* Exercise instructions *
Apart from the pictures, write out all the records exactly.
== Segment start ==
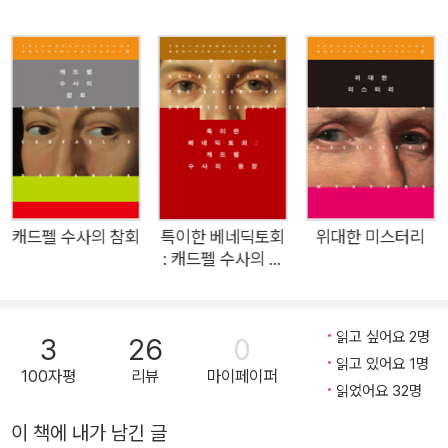
예리하게 그려낸 작품이다. ‘성녀 위니프리드는 정말 어디에 있어
야 하는가’라는 질문을 통해 욕망으로 오염된 신앙에서부터 연대
의 가능성까지, 인간 사회의 복잡한 관계와 윤리가 유려한 문체로
다뤄진다. 수도원 사제들 간의 미묘한 긴장, 귀족과 하인의 권력
관계, 여가수 달니와 젊은 수도사의 섬세한 감정선 등 얽히고설킨
이야기들이 정교하게 설계되어 있다. 캐드펠 수사는 추리보다는
이해와 연민, 인간에 대한 통찰로 진실에 접근해 나간다. 폐허가
된 램지 수도원에서 원조를 요청하러 찾아온 두 명의 방문객, 헤
를루인 부원장과 투틸로 수사. 마침 슈루즈베리에 큰비가 내려 강
캐드펠 수사의 참회
특이한 베네딕토회
위대한 미스터리
: 캐드펠 수사의 등
물이 범람하고, 모두들 침수를 피해 성물(聖物)들을 안전한 곳으
장
로 옮기느라 정신이 없다. 그런데 큰비가 그치고 난 후 살펴보니,
성 위니프리드의 성골함이 사라지고, 성골함의 도둑을 밝혀내줄
읽고 싶어요 2명
3
26
0
유력한 목격자는 끔찍하게 살해된다. 이 모든 죄악을 다스리기 위
읽고 있어요 1명
100자평
리뷰
마이페이퍼
해 수도원에서는 신의 계시를 이용하기로 하는데……. 성물 도난,
읽었어요 32명
살인, 신념의 갈등, 그리고 캐드펠 수사의 인간적인 통찰이 어우
이 책에 내가 남긴 글
러진 정교한 미스터리 작품. 엘리스 피터스의 ‘캐드펠 수사 시리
== Segment end ==
* Result below *
예리하게 그려낸 작품이다. ‘성녀 위니프리드는 정말 어디에 있어
야 하는가’라는 질문을 통해 욕망으로 오염된 신앙에서부터 연대
의 가능성까지, 인간 사회의 복잡한 관계와 윤리가 유려한 문체로
다뤄진다. 수도원 사제들 간의 미묘한 긴장, 귀족과 하인의 권력
관계, 여가수 달니와 젊은 수도사의 섬세한 감정선 등 얽히고설킨
이야기들이 정교하게 설계되어 있다. 캐드펠 수사는 추리보다는
이해와 연민, 인간에 대한 통찰로 진실에 접근해 나간다. 폐허가
된 램지 수도원에서 원조를 요청하러 찾아온 두 명의 방문객, 헤
를루인 부원장과 투틸로 수사. 마침 슈루즈베리에 큰비가 내려 강
캐드펠 수사의 참회
특이한 베네딕토회
위대한 미스터리
: 캐드펠 수사의 등
물이 범람하고, 모두들 침수를 피해 성물(聖物)들을 안전한 곳으
장
로 옮기느라 정신이 없다. 그런데 큰비가 그치고 난 후 살펴보니,
성 위니프리드의 성골함이 사라지고, 성골함의 도둑을 밝혀내줄
읽고 싶어요 2명
3
26
0
유력한 목격자는 끔찍하게 살해된다. 이 모든 죄악을 다스리기 위
읽고 있어요 1명
100자평
리뷰
마이페이퍼
해 수도원에서는 신의 계시를 이용하기로 하는데……. 성물 도난,
읽었어요 32명
살인, 신념의 갈등, 그리고 캐드펠 수사의 인간적인 통찰이 어우
이 책에 내가 남긴 글
러진 정교한 미스터리 작품. 엘리스 피터스의 ‘캐드펠 수사 시리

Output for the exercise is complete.